» EXERCISE DETAILS
What are the lines from the top of the entries below through the line containing "конца 2022 года."? Return them exactly, both ends included, without the pictures.

» Saved entries
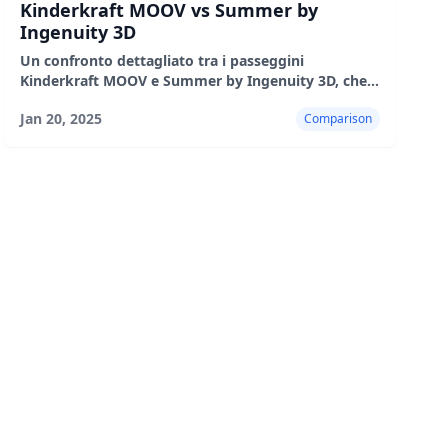
Kinderkraft MOOV vs Summer by
Ingenuity 3D
Un confronto dettagliato tra i passeggini
Kinderkraft MOOV e Summer by Ingenuity 3D, che
evidenzia le loro caratteristiche, i pro e i contro per
Jan 20, 2025
Comparison
aiutarti a prendere una decisione informata.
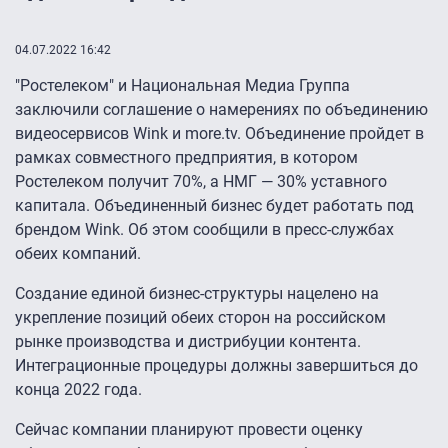
04.07.2022 16:42
"Ростелеком" и Национальная Медиа Группа
заключили соглашение о намерениях по объединению
видеосервисов Wink и more.tv. Объединение пройдет в
рамках совместного предприятия, в котором
Ростелеком получит 70%, а НМГ — 30% уставного
капитала. Объединенный бизнес будет работать под
брендом Wink. Об этом сообщили в пресс-службах
обеих компаний.
Создание единой бизнес-структуры нацелено на
укрепление позиций обеих сторон на российском
рынке производства и дистрибуции контента.
Интеграционные процедуры должны завершиться до
конца 2022 года.
Сейчас компании планируют провести оценку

» EXERCISE SOLUTION
Kinderkraft MOOV vs Summer by
Ingenuity 3D
Un confronto dettagliato tra i passeggini
Kinderkraft MOOV e Summer by Ingenuity 3D, che
evidenzia le loro caratteristiche, i pro e i contro per
Jan 20, 2025
Comparison
aiutarti a prendere una decisione informata.
04.07.2022 16:42
"Ростелеком" и Национальная Медиа Группа
заключили соглашение о намерениях по объединению
видеосервисов Wink и more.tv. Объединение пройдет в
рамках совместного предприятия, в котором
Ростелеком получит 70%, а НМГ — 30% уставного
капитала. Объединенный бизнес будет работать под
брендом Wink. Об этом сообщили в пресс-службах
обеих компаний.
Создание единой бизнес-структуры нацелено на
укрепление позиций обеих сторон на российском
рынке производства и дистрибуции контента.
Интеграционные процедуры должны завершиться до
конца 2022 года.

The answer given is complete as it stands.